11 de febrero 2026 - 08:54

La justicia del trabajo frente al tiempo que corre

El acuerdo de transferencia del fuero laboral de Nación a la Ciudad, como cualquier reforma estructural, debe ser evaluado con prudencia y gradualismo.

Modernizar la justicia no es digitalizar papeles ni cambiar sellos por pantallas.
Modernizar la justicia no es digitalizar papeles ni cambiar sellos por pantallas.

La justicia del trabajo no es un apéndice burocrático ni una reliquia ideológica. Es una de las pocas construcciones institucionales del Estado argentino pensadas, desde su origen, para equilibrar asimetrías reales.

Defender la justicia del trabajo no implica defender fallos, jueces ni sistemas procesales concretos. Implica algo más elemental y, a la vez, más profundo: defender la existencia de un fuero especializado que entienda que el conflicto laboral no es un conflicto más, sino uno donde el tiempo pesa distinto y donde la demora no es neutral.

En ese marco debe leerse el reciente acuerdo de transferencia de la función judicial laboral del ámbito nacional a la órbita de la Ciudad Autónoma de Buenos Aires. El debate no es nuevo ni simple. Involucra autonomía, federalismo, competencias, recursos y diseño institucional. Es legítimo discutirlo. Es sano hacerlo. Pero sería un error convertir esa discusión en una disputa binaria que termine debilitando al sistema de justicia laboral en su conjunto.

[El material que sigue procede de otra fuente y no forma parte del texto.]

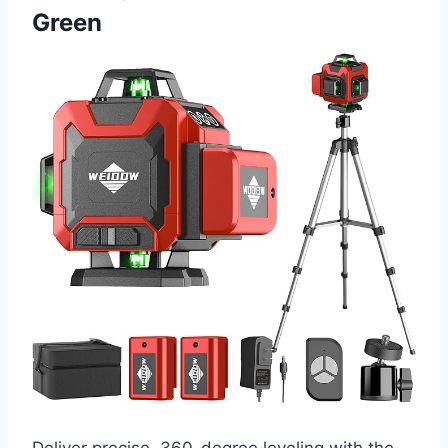
Green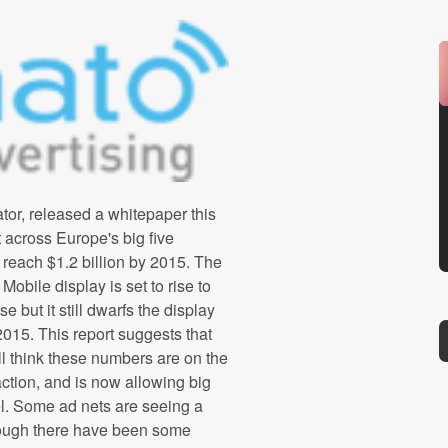
or, released a whitepaper this
 across Europe's big five
 reach $1.2 billion by 2015. The
obile display is set to rise to
se but it still dwarfs the display
 2015. This report suggests that
ill think these numbers are on the
action, and is now allowing big
l. Some ad nets are seeing a
ough there have been some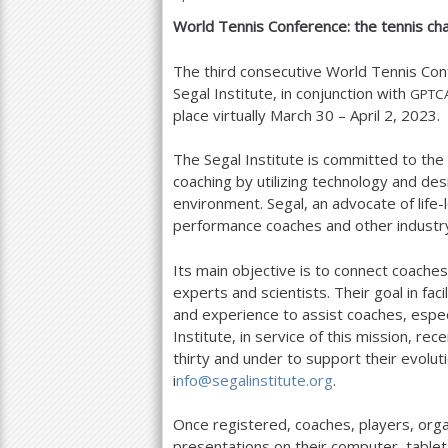
World Tennis Conference: the tennis cha
a
r
The third consecutive World Tennis Con
Segal Institute, in conjunction with
GPTC
e
place virtually March
30
– April
2
,
2023
.
h
The Segal Institute is committed to th
e
coaching by utilizing technology and des
r
environment. Segal, an advocate of life-
performance coaches and other industry
e
Its main objective is to connect coache
experts and scientists. Their goal in fac
and experience to assist coaches, espec
Institute, in service of this mission, r
thirty and under to support their evolut
i
nfo@segalinstitute.org
.
Once registered, coaches, players, org
presentations on their computer, tablet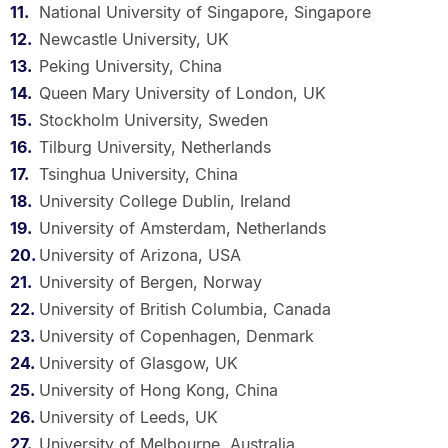
National University of Singapore, Singapore
Newcastle University, UK
Peking University, China
Queen Mary University of London, UK
Stockholm University, Sweden
Tilburg University, Netherlands
Tsinghua University, China
University College Dublin, Ireland
University of Amsterdam, Netherlands
University of Arizona, USA
University of Bergen, Norway
University of British Columbia, Canada
University of Copenhagen, Denmark
University of Glasgow, UK
University of Hong Kong, China
University of Leeds, UK
University of Melbourne, Australia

La historia demuestra que los sistemas judiciales no fracasan por cambios normativos aislados, sino por la pérdida de sentido de su función. Cuando el proceso se vuelve incomprensible para el justiciable, cuando los plazos se eternizan, cuando la respuesta llega tarde, la justicia deja de ser justicia y se transforma en archivo.

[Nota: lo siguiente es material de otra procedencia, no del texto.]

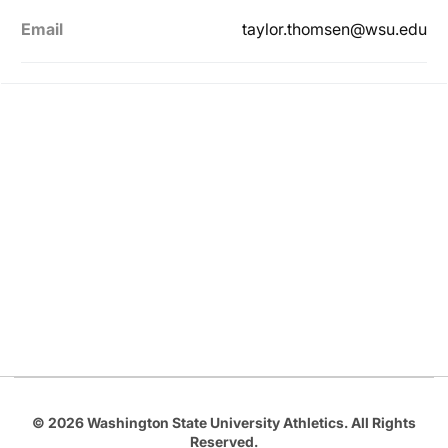
Email
taylor.thomsen@wsu.edu
Opens in a new window
Opens in a new
Opens in a new window
Opens in a new
Opens in a new window
© 2026 Washington State University Athletics. All Rights
Reserved.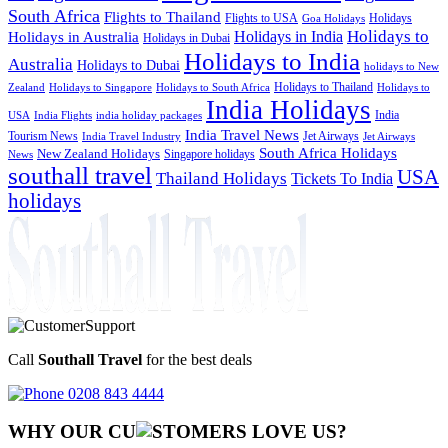
South Africa
Flights to Thailand
Flights to USA
Holidays
Goa Holidays
Holidays to
Holidays in India
Holidays in Australia
Holidays in Dubai
Holidays to India
Australia
Holidays to Dubai
holidays to New
Holidays to Thailand
Holidays to
Zealand
Holidays to Singapore
Holidays to South Africa
India Holidays
India
USA
India Flights
india holiday packages
India Travel News
Tourism News
Jet Airways
India Travel Industry
Jet Airways
South Africa Holidays
New Zealand Holidays
Singapore holidays
News
southall travel
USA
Thailand Holidays
Tickets To India
holidays
Call
Southall Travel
for the best deals
0208 843 4444
WHY OUR CU
OMERS LOVE US?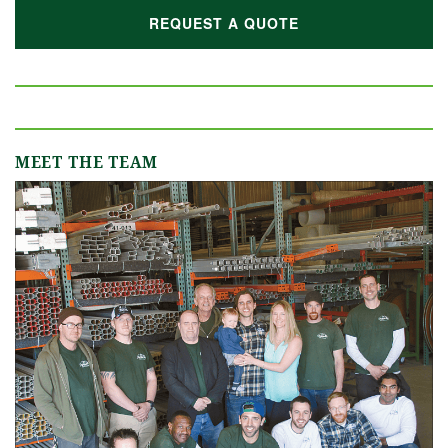
REQUEST A QUOTE
MEET THE TEAM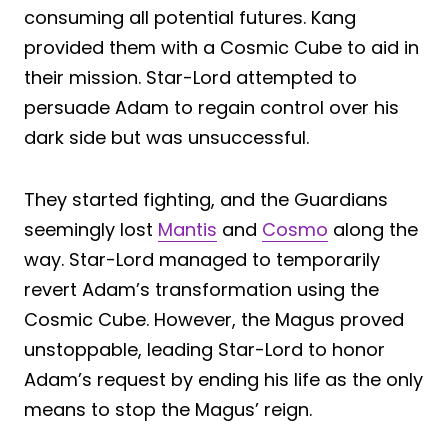
consuming all potential futures. Kang
provided them with a Cosmic Cube to aid in
their mission. Star-Lord attempted to
persuade Adam to regain control over his
dark side but was unsuccessful.
They started fighting, and the Guardians
seemingly lost
Mantis
and
Cosmo
along the
way. Star-Lord managed to temporarily
revert Adam’s transformation using the
Cosmic Cube. However, the Magus proved
unstoppable, leading Star-Lord to honor
Adam’s request by ending his life as the only
means to stop the Magus’ reign.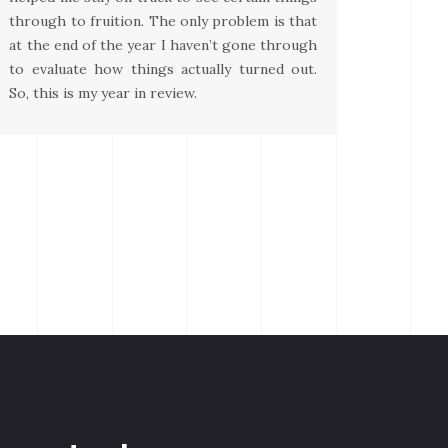
through to fruition. The only problem is that
at the end of the year I haven’t gone through
to evaluate how things actually turned out.
So, this is my year in review.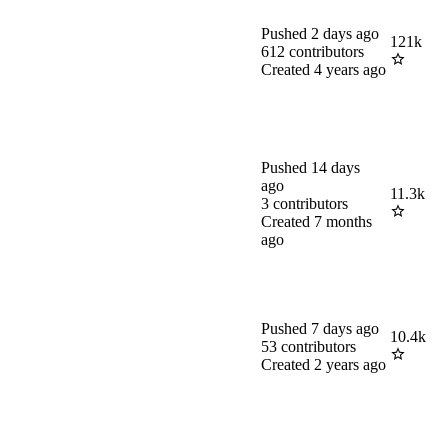
Pushed
2 days ago
121k
612
contributors
Created
4 years ago
Pushed
14 days
ago
11.3k
3
contributors
Created
7 months
ago
Pushed
7 days ago
10.4k
53
contributors
Created
2 years ago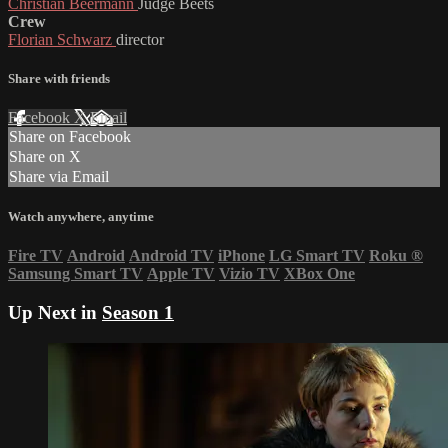
Christian Beermann
Judge Beets
Crew
Florian Schwarz
director
Share with friends
Facebook
X
Email
Share on Facebook
Share on X
Share via Email
Watch anywhere, anytime
Fire TV
Android
Android TV
iPhone
LG Smart TV
Roku
®
Samsung Smart TV
Apple TV
Vizio TV
XBox One
Up Next in
Season 1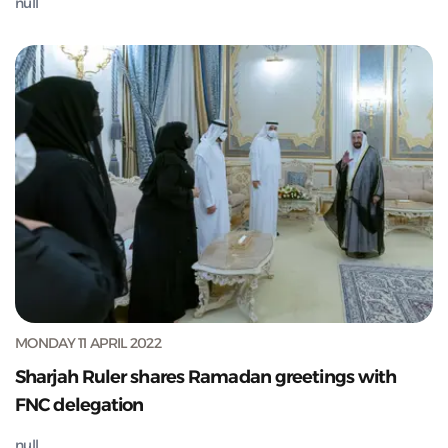
null
MONDAY 11 APRIL 2022
Sharjah Ruler shares Ramadan greetings with
FNC delegation
null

La justicia del trabajo argentina, con todos sus defectos, ha sido durante décadas un espacio donde el conflicto social encontró cauce institucional. No siempre perfecto, no siempre rápido, pero existente. Eso no es menor en un país con alta litigiosidad laboral y con un mercado de trabajo estructuralmente tensionado.

El verdadero desafío no es si la competencia es nacional o local. El verdadero desafío es cómo lograr que el sistema funcione mejor, más rápido y con mayor previsibilidad.

Y ahí aparece una discusión que suele esquivarse: la tecnología, y en particular, la inteligencia artificial. La inteligencia artificial no debe ingresar a la justicia como un eslogan ni como una amenaza. Debe hacerlo como herramienta. No para reemplazar jueces, ni abogados, ni criterios jurídicos.

Eso es una caricatura. Debe ingresar para resolver lo que hoy consume tiempo humano de manera innecesaria: clasificación de escritos, detección de inconsistencias formales, gestión de plazos, análisis de precedentes, ordenamiento probatorio, simulación de escenarios procesales.

Hoy un expediente laboral puede demorar años no por la complejidad del conflicto, sino por la acumulación de tareas mecánicas que saturan al sistema. La IA bien utilizada permitiría liberar tiempo judicial para lo único que no puede automatizarse: decidir con criterio jurídico y humano.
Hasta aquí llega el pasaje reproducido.